DATASET ENTRIES START

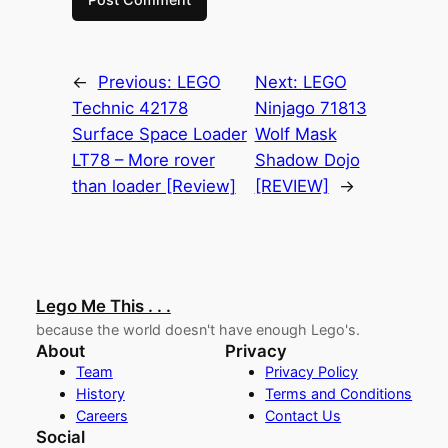
←
Previous:
LEGO
Next:
LEGO
Technic 42178
Ninjago 71813
Surface Space Loader
Wolf Mask
LT78 – More rover
Shadow Dojo
than loader [Review]
[REVIEW]
→
Lego Me This . . .
because the world doesn't have enough Lego's.
About
Privacy
Team
Privacy Policy
History
Terms and Conditions
Careers
Contact Us
Social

DATASET ENTRIES END

*TO DO:*
From the line with "Lego Me This . . ." to the final line of the data above, please reproduce every line exactly and add nothing.

*EXERCISE SOLUTION:*
Lego Me This . . .
because the world doesn't have enough Lego's.
About
Privacy
Team
Privacy Policy
History
Terms and Conditions
Careers
Contact Us
Social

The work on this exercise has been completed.